Conversant avec moi-même, j'étouffais le feu qui me consumait en l'éloignant
de moi. J'ai pensé qu'écrire imposerait silence à ce fantôme ; qu'il fût condamné
par l'écriture, mis à mort par ce geste. Du moins pensais-je le tuer sans succomber
avec, en l'écartant d'abord de moi - puisque en écrivant, ce qui me semblait
fatalement identique à moi pouvait devenir autre selon ce que j'en disais. Mais
pour cela, il faudrait écrire et réécrire jusqu'à l'épuisement, sinon jusqu'à
l'achèvement toujours prématuré du texte ; jusqu'à ce que la satisfaction autorise
l'abandon et dissimule, en la simulant, mon impossible sortie de moi...
l
y a décidemment plus d'un point commun entre la recherche de Dieu -de
sa Présence- et la quête, au coeur de la vie, de cette invention
littéraire qu'est l'amour; les-chrétiens ont sans doute voulu
évoquer -plus que la présence de Dieu sur terre- la parfaite abstraction
désirante de ces deux figures, dans l'Incarnation. Mais ceci, au
lieu de nous rapprocher de Dieu, propulse surtout l'amour dans sa sphère
et l'arraché de notre vie.
Au même titre que nul ne s'accomode
malgré sa parfaite aptitude à concevoir l'inéluctabilité
de la mort qu'elle soit aussi pour soi (que le singulier soir brutalement happé
par le général), nul -et ceci bien qu'il n'ait jamais vu l'amour
autour de lui à la hauteur de celui qui alimente nos bibliothèques-
n'admettra n'être pas au-dessus de cet échec millénaire
: l'absence de tout constat, au lieu de le décourager, le convaincra
que si l'amour n'est pas encore au monde c'est que personne autant que lui n'a
été apte à lui donner le jour... là où sa
raison devrait le conduire à conclure que si l'amour n'est pas au monde,
c'est qu'il est un produit aussi hybride et inviable de parties inconciliables
qu'un minotaure ou une sirène (car l'amour se veut être ivresse
ET paix). Peut-être est-ce d'ailleurs ce projet lui-même -le
fait qu'il y ait simplement un projet- qui interdit la spontanéité
nécessaire qui pourrait -dans le meilleur des cas- en être le berceau.

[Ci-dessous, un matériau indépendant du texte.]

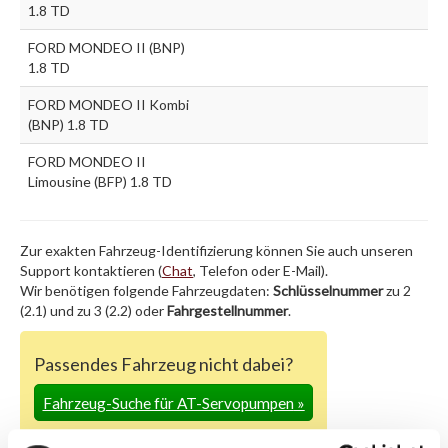
1.8 TD
FORD MONDEO II (BNP)
1.8 TD
FORD MONDEO II Kombi
(BNP) 1.8 TD
FORD MONDEO II
Limousine (BFP) 1.8 TD
Zur exakten Fahrzeug-Identifizierung können Sie auch unseren
Support kontaktieren (
Chat
, Telefon oder E-Mail).
Wir benötigen folgende Fahrzeugdaten:
Schlüsselnummer
zu 2
(2.1) und zu 3 (2.2) oder
Fahrgestellnummer
.
Passendes Fahrzeug nicht dabei?
Fahrzeug-Suche für AT-Servopumpen
»
Oder einfach
im Chat
nachfragen.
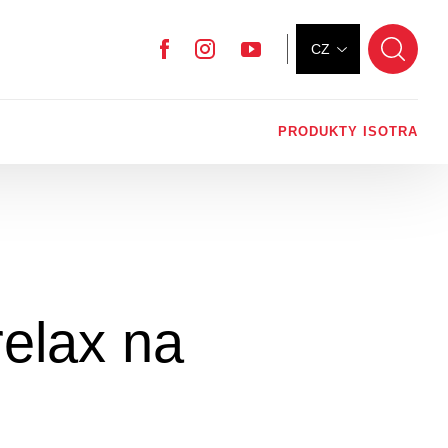
CZ
Facebook
Instagram
YouTube
PRODUKTY ISOTRA
relax na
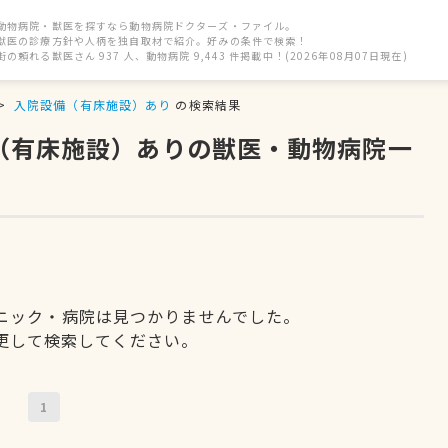
動物病院・獣医を探すなら動物病院ドクターズ・ファイル。
獣医の診療方針や人柄を独自取材で紹介。好みの条件で検索！
街の頼れる獣医さん 937 人、動物病院 9,443 件掲載中！(2026年08月07日現在)
入院設備（有床施設）あり
の検索結果
備（有床施設）ありの獣医・動物病院一
ニック・病院は見つかりませんでした。
更して検索してください。
1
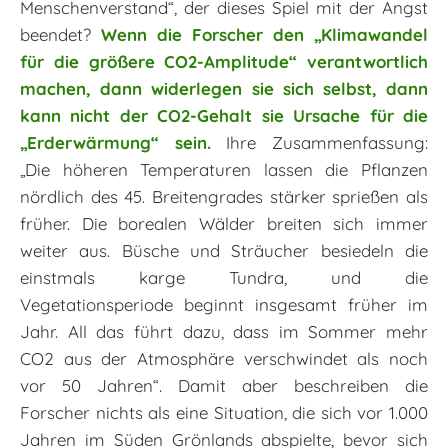
Menschenverstand“, der dieses Spiel mit der Angst
beendet?
Wenn die Forscher den „Klimawandel
für die größere CO2-Amplitude“ verantwortlich
machen, dann widerlegen sie sich selbst, dann
kann nicht der CO2-Gehalt sie Ursache für die
„Erderwärmung“ sein.
Ihre Zusammenfassung:
„Die höheren Temperaturen lassen die Pflanzen
nördlich des 45. Breitengrades stärker sprießen als
früher. Die borealen Wälder breiten sich immer
weiter aus. Büsche und Sträucher besiedeln die
einstmals karge Tundra, und die
Vegetationsperiode beginnt insgesamt früher im
Jahr. All das führt dazu, dass im Sommer mehr
CO2 aus der Atmosphäre verschwindet als noch
vor 50 Jahren“. Damit aber beschreiben die
Forscher nichts als eine Situation, die sich vor 1.000
Jahren im Süden Grönlands abspielte, bevor sich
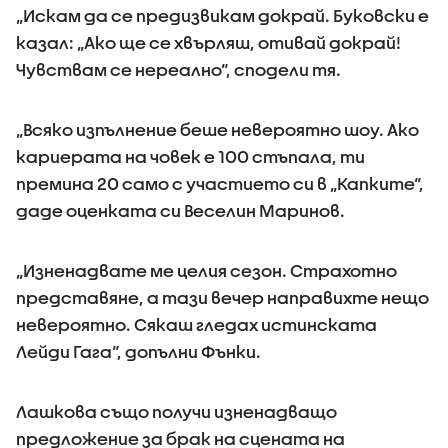
„Искам да се предизвикам докрай. Буковски е
казал: „Ако ще се хвърляш, отивай докрай!
Чувствам се нереално“, сподели тя.
„Всяко изпълнение беше невероятно шоу. Ако
кариерата на човек е 100 стъпала, ти
премина 20 само с участието си в „Капките“,
даде оценката си Веселин Маринов.
„Изненадвате ме целия сезон. Страхотно
представяне, а тази вечер направихте нещо
невероятно. Сякаш гледах истинската
Лейди Гага“, допълни Фънки.
Лашкова също получи изненадващо
предложение за брак на сцената на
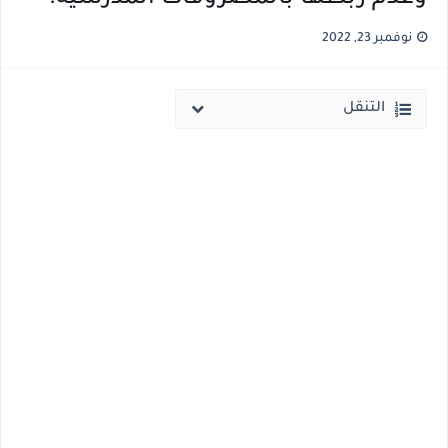
نتيجة الثانوية العامة ملف اكسل .. كشوف درجات طلاب الثانوية العامة 2026 جميع المدارس والمحافظات بالاسم ورقم الجلوس
نوفمبر 23, 2022
الساعه 11 مساء.. وزير التربية والتعليم يعتمد نتيجة الثانوية العامة والنتيجة علي مواقع الانترنت خلال ساعات
التنقل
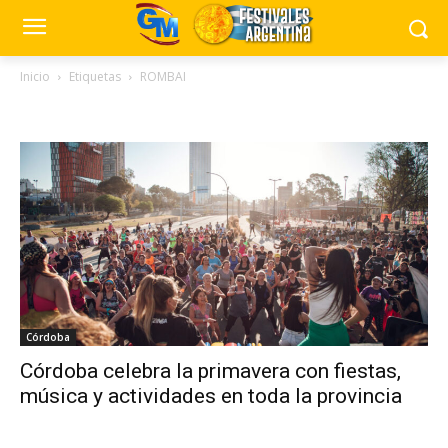
Inicio
Etiquetas
ROMBAI
Tag: ROMBAI
Córdoba
Córdoba celebra la primavera con fiestas,
música y actividades en toda la provincia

Hélas, nous ne pouvons pas
apprendre à oublier comme on travaille sa mémoire, et ce qui est
su ne peut être effacé; est-ce alors ce que nous savons de l'amour
qui nous condamne à ne pas pouvoir nous aimer?
Je finirai sur cette hypothèse
: c'est au prix du renoncement à notre orgueil que l'on peut envisager
de toucher à l'ivresse extrême de l'amour. Cette condition, seule,
nous fait accepter l'idée d'être vu dans la vulnérabilité
totale à laquelle se livre pieds et poings liés l'amant; ensuite
de quoi, l'aspiration à trouver la paix d'une union durable n'est viable
qu'à la condition de reconquérir pas à pas cet orgueil
un moment repoussé. Cette reconquête achevée, l'ivresse
n'est plus qu'un vague souvenir aux odeurs de champs de bataille.